The Comptroller and Auditor General’s report tabled in the Telangana Assembly on Monday painted a picture of strained public finances in the state during 2024-25, marked by underutilization of budget, poor revenue mobilization, rising debt and irregularities in tax administration.

The report noted that while the government was able to keep the fiscal deficit broadly within expected levels through borrowing, the widening revenue deficit and increasing debt burden could remain a source of concern for the state’s financial sustainability.
According to the report, the Telangana government was unable to utilize its budget in line with the targets set for the financial year 2024-25, as it spent only $2,18,251 Crore Vs $Rs 2,74,058 crore is expected in the budget under revenue and capital expenditure, which amounts to 80%.
Within the framework of revenue expenditure, the government has estimated spending $2,20,945 crores, but the actual expenditure was 2,20,945 crores $1,77,224 crore, which is also around 80% of the estimates.
In contrast, within the framework of capital expenditure, the government proposed spending $33,487 crore, but ended up overspending by 108%, totaling Rs 33,487 crore. $Rs 36,072 crore has been spent in the current financial year.
The report also indicated that the government had expected $17,730 crore towards interest payment obligations in the year.

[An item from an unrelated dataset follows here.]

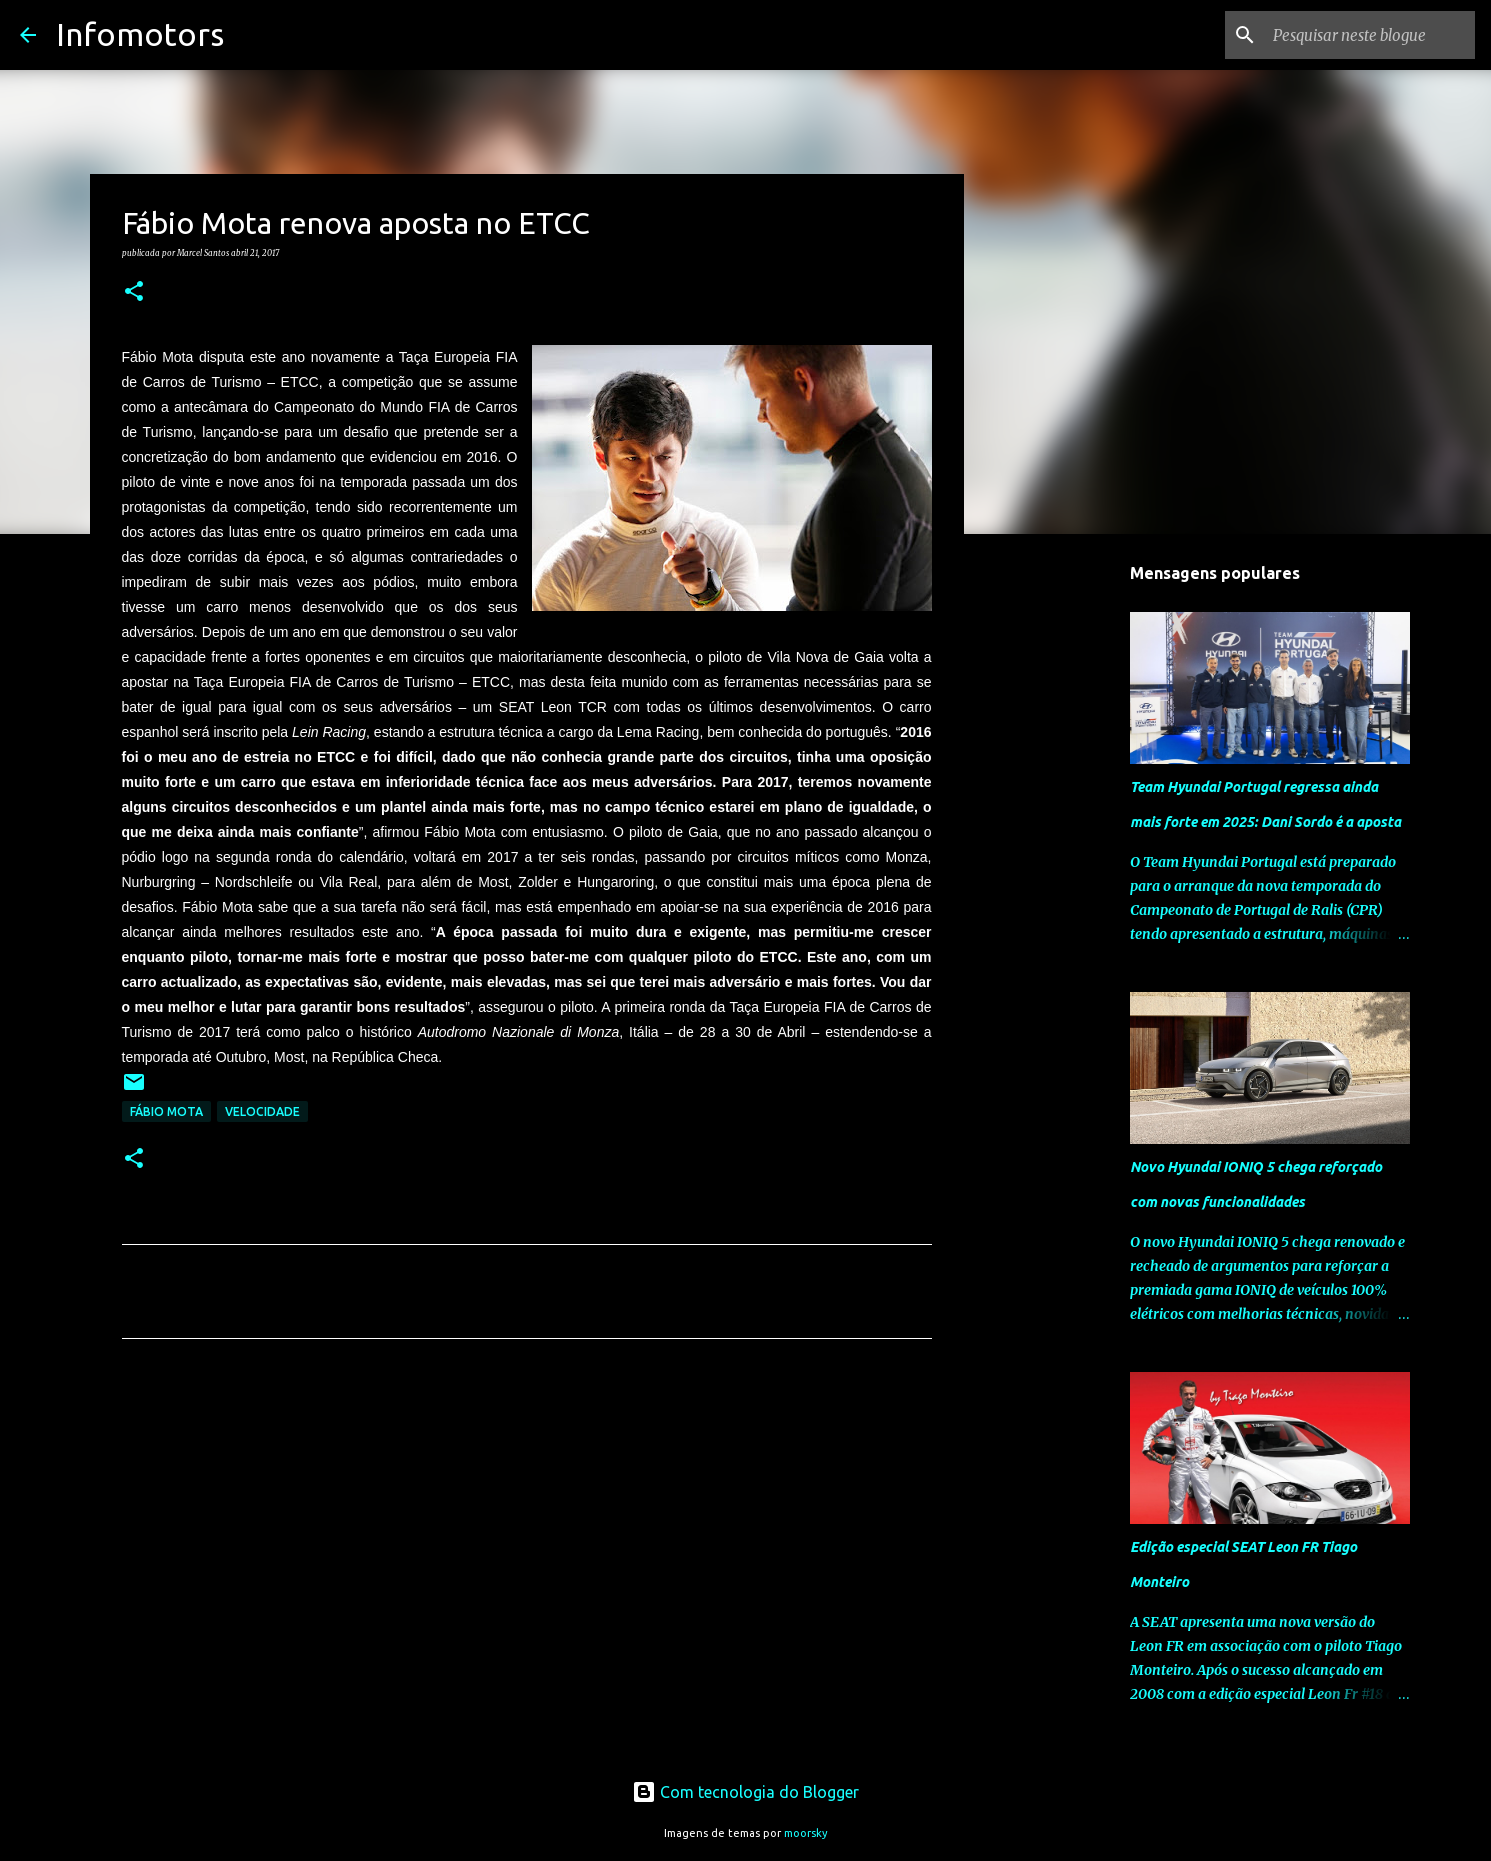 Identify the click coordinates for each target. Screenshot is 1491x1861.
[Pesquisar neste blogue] (1370, 35)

However, the actual burden was much higher, as the state paid $Rs 27,803 crore.
Likewise, under the draft law on salaries and allowances for government employees, the government has allocated the budget $28,093 crores, but had to be spent $30,277 crore, which leaves little room for development and social welfare spending.
The CAG also pointed out the severe shortfall in revenue receipts. The state was expecting $2,21,242 crore revenue receipts, but the actual collection stood at Rs 2,21,242 crore. $1,67,804 crores, 76% of estimates.
The shortfall was particularly acute in non-tax revenues and grants expected from the Centre. Within the framework of non-tax revenues, the government expected to collect $35,208 crores, but it was only achieved $23,608 crores or 67% of the estimates.
Likewise, the state was expecting to receive $21,636 crore in grants from the central government, but it actually received only 37% of that amount. $7,913 crores.
The government had originally expected revenue receipts to exceed revenue expenditures, resulting in a modest revenue surplus of $297 Crores. However, the state ended up with a revenue shortfall of $9,420 crores.
At the same time, the state estimated the fiscal deficit at approximately $Rs 49,256 crore. The actual fiscal deficit was found to be $48,922 crore, broadly in line with expectations. The government closed this deficit by raising… $48,922 crore through open market loans.
The state collected a total, the report said $65,537 crore from open market loans during 2024-25. This number is included $ 5,842 crore of unpaid legacy Ways and Means of Advancement (WMA). As a result, the total debt owed by the state increased to $4,47,493 crore by the end of the financial year 2024-25.
The CAG noted that the state has issued guarantees for loans worth up to… $57,305 crore during the year, bringing the total secured debt to $2,41,528 crores.
The state also borrowed $759 crore from institutions like LIC, GIC and NABARD. Moreover, within the framework of ways and means of advances, which are usually provided to meet short-term liquidity needs, the state borrowed $1,29,376 crores and its repayment $1,24,534 crores during the year.